Associated Press/April 19, 2005

Pendleton, N.Y. -- Bill McVeigh finds happiness in anonymity, the kind found when he heads out-of-town on vacation or plays card games over the Internet.

"I play hearts all the time with people all over the world, and no one knows who I am," the father of Oklahoma City bomber Timothy McVeigh told The Buffalo News. "It's great, and I'm not going to tell them who I am."

Bud Welch, whose daughter died in the 1995 bombing, says the older McVeigh is even more of a victim than Welch himself.

"When I go out to talk to people, I can tell them how proud I am of my Julie-Marie," he said. "Poor Bill probably doesn't even tell people he had a son."

Ten years after Timothy McVeigh detonated a deadly truck bomb at the Alfred P. Murrah Federal Building, Bill McVeigh still proudly flies the American flag over his Niagara County home and struggles to comprehend his son's anger.

"I have nothing against the government. We have our problems, but it is the best country in the world," he said. "I don't think like Timmy, and I hope people realize that."

The 65-year-old father said he thinks about his son all the time, but his thoughts focus on the young man he knew before the bombing, before he was taken over by rage at the government over Ruby Ridge and Waco.
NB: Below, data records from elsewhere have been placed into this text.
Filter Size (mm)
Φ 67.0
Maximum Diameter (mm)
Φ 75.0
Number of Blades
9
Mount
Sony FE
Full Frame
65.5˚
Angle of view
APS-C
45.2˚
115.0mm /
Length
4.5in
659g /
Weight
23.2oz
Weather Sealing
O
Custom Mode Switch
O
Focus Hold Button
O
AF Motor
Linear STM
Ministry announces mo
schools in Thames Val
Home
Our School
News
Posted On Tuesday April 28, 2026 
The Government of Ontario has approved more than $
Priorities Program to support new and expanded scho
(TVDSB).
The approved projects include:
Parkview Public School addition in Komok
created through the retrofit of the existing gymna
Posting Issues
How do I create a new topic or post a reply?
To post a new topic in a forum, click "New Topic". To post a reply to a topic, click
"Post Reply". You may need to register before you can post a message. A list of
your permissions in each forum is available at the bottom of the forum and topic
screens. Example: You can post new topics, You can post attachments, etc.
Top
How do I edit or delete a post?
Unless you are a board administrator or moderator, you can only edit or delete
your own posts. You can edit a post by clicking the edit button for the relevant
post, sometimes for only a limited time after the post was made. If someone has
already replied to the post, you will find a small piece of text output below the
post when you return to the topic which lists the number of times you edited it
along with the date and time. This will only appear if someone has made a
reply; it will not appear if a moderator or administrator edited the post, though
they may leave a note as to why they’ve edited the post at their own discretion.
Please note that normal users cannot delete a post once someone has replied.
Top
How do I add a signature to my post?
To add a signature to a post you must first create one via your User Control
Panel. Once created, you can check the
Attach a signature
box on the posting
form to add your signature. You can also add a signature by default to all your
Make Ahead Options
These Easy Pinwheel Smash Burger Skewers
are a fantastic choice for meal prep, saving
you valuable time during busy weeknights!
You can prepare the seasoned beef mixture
"The other day, I was thinking he's going to be 37 years old soon," he said, his son's April 23 birthday approaching.

The father does not know where his only son's ashes were spread after he was executed at the federal prison in Terre Haute, Ind. Timothy McVeigh's final wish was that his attorneys secretly dispose of his ashes to avoid desecration of the site.

"People ask me, but I don't know," Bill McVeigh said. "I wish I knew."
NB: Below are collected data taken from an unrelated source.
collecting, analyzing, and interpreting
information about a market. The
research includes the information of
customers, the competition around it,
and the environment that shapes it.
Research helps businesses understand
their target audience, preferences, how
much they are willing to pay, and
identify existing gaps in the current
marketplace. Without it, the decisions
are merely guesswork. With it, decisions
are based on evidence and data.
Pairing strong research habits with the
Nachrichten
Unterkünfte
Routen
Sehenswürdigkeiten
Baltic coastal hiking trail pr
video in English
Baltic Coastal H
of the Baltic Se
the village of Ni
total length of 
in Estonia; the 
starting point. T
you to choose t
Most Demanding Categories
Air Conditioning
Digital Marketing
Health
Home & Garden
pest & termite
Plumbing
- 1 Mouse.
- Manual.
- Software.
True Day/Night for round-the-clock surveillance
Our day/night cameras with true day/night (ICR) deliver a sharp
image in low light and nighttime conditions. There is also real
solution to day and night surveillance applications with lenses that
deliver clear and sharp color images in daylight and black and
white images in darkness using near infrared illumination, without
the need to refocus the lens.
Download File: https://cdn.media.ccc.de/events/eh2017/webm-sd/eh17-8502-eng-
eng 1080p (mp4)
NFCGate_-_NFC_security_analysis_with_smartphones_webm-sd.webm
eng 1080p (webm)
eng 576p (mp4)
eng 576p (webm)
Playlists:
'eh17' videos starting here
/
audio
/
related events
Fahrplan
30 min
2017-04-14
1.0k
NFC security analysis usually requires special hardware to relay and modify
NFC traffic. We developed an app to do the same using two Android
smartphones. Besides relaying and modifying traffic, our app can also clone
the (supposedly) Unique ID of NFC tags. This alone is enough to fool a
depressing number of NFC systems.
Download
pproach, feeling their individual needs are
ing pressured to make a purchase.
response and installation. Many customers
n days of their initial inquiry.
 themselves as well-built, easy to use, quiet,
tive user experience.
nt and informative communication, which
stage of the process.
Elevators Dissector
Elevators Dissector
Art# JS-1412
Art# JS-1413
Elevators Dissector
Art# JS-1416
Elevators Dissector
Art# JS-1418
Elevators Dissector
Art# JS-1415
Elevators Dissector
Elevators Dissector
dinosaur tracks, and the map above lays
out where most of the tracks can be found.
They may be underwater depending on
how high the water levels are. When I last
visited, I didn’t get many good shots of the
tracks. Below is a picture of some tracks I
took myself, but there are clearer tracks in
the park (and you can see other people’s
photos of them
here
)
Timothy McVeigh, in interviews with two Buffalo News reporters for the book "American Terrorist: Timothy McVeigh and the Oklahoma City Bombing," said he had contemplated how the bombing would affect his father. Bill McVeigh, his son rightly predicted, would survive because of a strong support network.

But the father can scarcely bring himself to talk about the bombing that killed 168 people and injured hundreds.
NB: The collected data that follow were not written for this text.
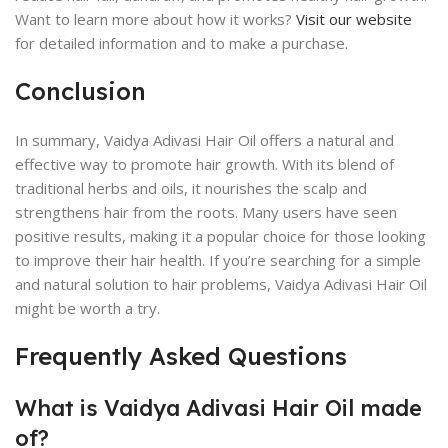
Want to learn more about how it works?
Visit our website
for detailed information and to make a purchase.
Conclusion
In summary, Vaidya Adivasi Hair Oil offers a natural and
effective way to promote hair growth. With its blend of
traditional herbs and oils, it nourishes the scalp and
strengthens hair from the roots. Many users have seen
positive results, making it a popular choice for those looking
to improve their hair health. If you’re searching for a simple
and natural solution to hair problems, Vaidya Adivasi Hair Oil
might be worth a try.
Frequently Asked Questions
What is Vaidya Adivasi Hair Oil made
of?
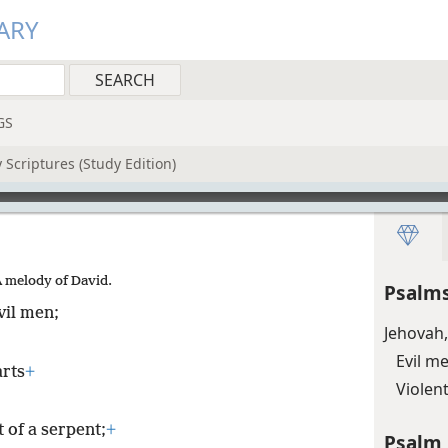
ARY
GS
 Scriptures (Study Edition)
A melody of David.
Psalms
vil men;
Jehovah,
Evil m
arts
+
Violen
 of a serpent;
+
Psalm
"I wish it never happened," he said, his voice trailing off.

His ex-wife, Mildred, has had three nervous breakdowns since the bombings. The couple divorced in 1986 and she has lived in Florida for years. Their younger daughter, Jennifer, is a teacher in North Carolina. Older daughter, Patricia, has lived in the South since before the bombing and has never spoken publicly about it.